LEBAK, RADARBANTEN.CO.ID – Pelaku pembuangan bayi di Sungai Ciberang, di Kampung Muara, Kelurahan Muara Ciujung Barat, Kecamatan Rangkasbitung, Kabupaten Lebak, pada 12 Juni 2025 lalu diamankan Satreskrim Polres Lebak.
Polres Lebak mengamankan dua tersangka, yakni ER (19) dan U (49) warga Cikulur, Kabupaten Lebak yang merupakan ibu dan anak sekaligus pelaku utama pembuangan bayi ke Sungai Ciberang.
Kapolres Lebak AKBP Herfio Zaki menyampaikan, Satreskrim Polres Lebak bersama Polsek Rangkasbitung melakukan penyelidikan dan berhasil mengamankan keduanya.
“Satreskrim bersama Polsek Rangkasbitung melakukan penyelidikan setelah ada temu bayi di sungai. Dari keterangan saksi, kita amankan dua orang asal Cikulur di dua lokasi berbeda, yakni di Cikulur dan Jakarta,” kata AKBP Herfio Zaki saat melakukan konferensi pers di Mapolres Lebak, Kamis 10 Juni 2025.
Selain mengamankan kedua pelaku pembuangan, IM (19) warga Kecamatan Rangkasbitung yang merupakan pacar dari ER diamankan di rumahnya di Rangkasbitung.
AKBP Herfio Zaki menyatakan ER melahirkan di RSUD Adjidarmo. Usai melahirkan, keduanya langsung menyelimuti bayi tersebut menggunakan kain.
“Karena kesal dan lama menunggu pacar dari ER datang, untuk mengambil bayinya.
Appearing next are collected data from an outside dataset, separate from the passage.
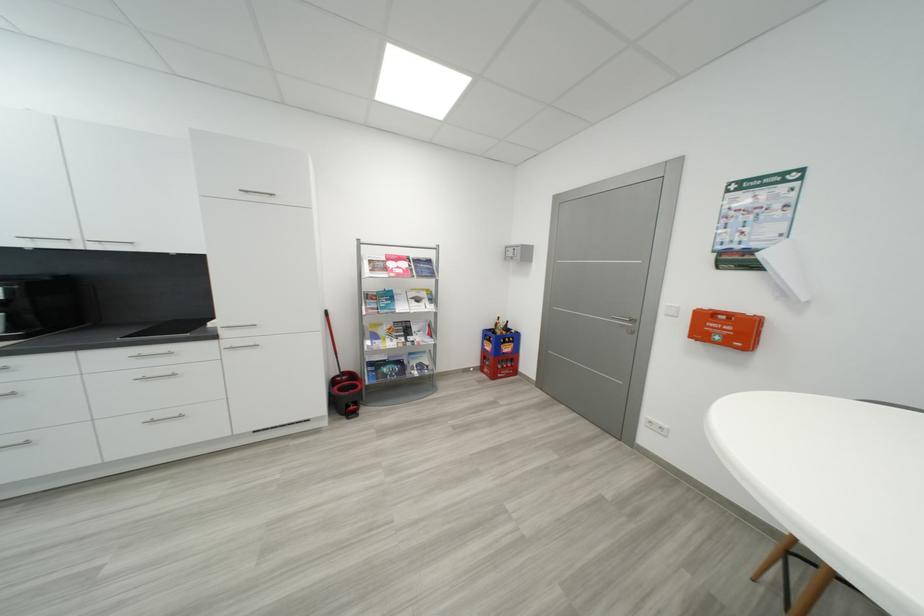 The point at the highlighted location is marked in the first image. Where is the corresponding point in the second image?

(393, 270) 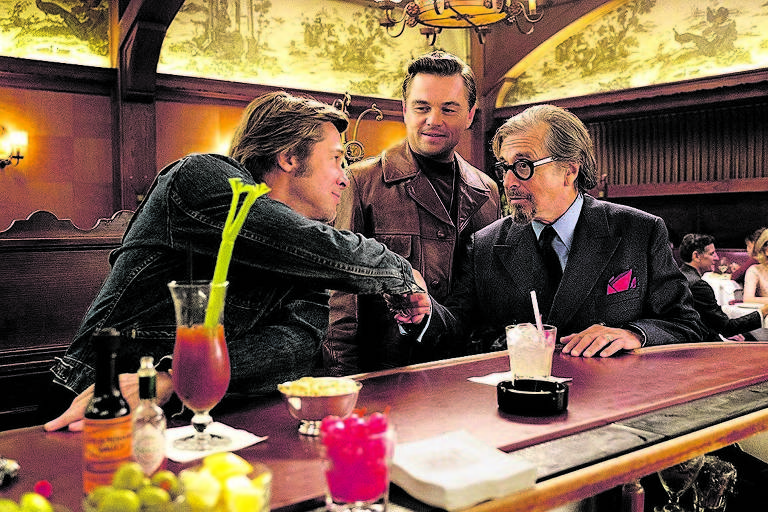 Find the location of a particular element. This screenshot has width=768, height=512. table is located at coordinates (644, 371). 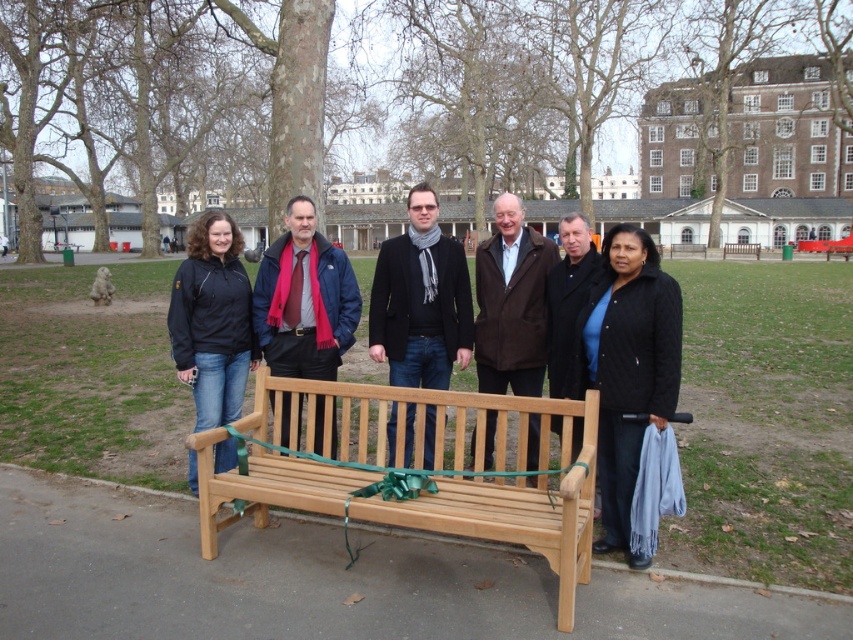 You are a photographer trying to capture a group photo of the people at the park. The camera you are using has a minimum focus distance of 1.2 meters. Can you take a photo of both the black quilted jacket at center and the brown leather jacket at center without moving either of them?

The black quilted jacket at center and brown leather jacket at center are 1.17 meters apart, which is less than the camera minimum focus distance of 1.2 meters. Therefore, you cannot take the photo without moving them. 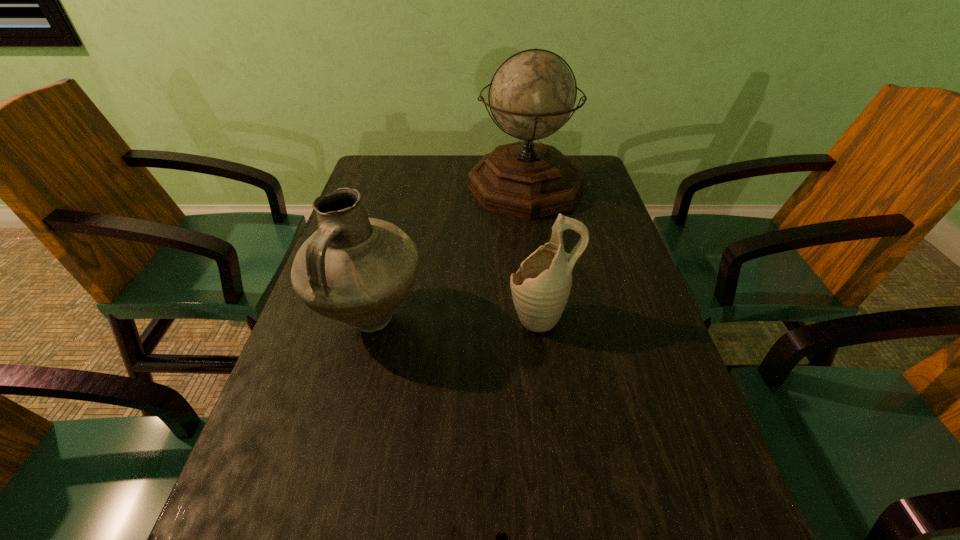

Akhirnya U yang merupakan Ibu dari ER membuang bayi dan membungkusnya menggunakan plastik ke dalam got yang berada di sebelah kanan pintu gerbang keluar RSUD Adjidarmo,” pungkasnya.
Akibat tindakan kejinya tersebut kedua pelaku diganjal Pasal 80 Ayat 3 Jo Pasal 76 Huruf c UU RI Nomor 35 tahun 2014 Tentang Perubahan Atas UU RI Nomor 23 Tahun 2022 Tentang Perlindungan Anak diancam hukuman pidana penjara paling lama 15 Tahun penjara dan denda Rp3 miliar. Selain itu, pelaku juga dikenakan Pasal 340 KUH PIDANA diancam pidana penjara seumur hidup atau pidana penjara selama-lamanya seumur hidup.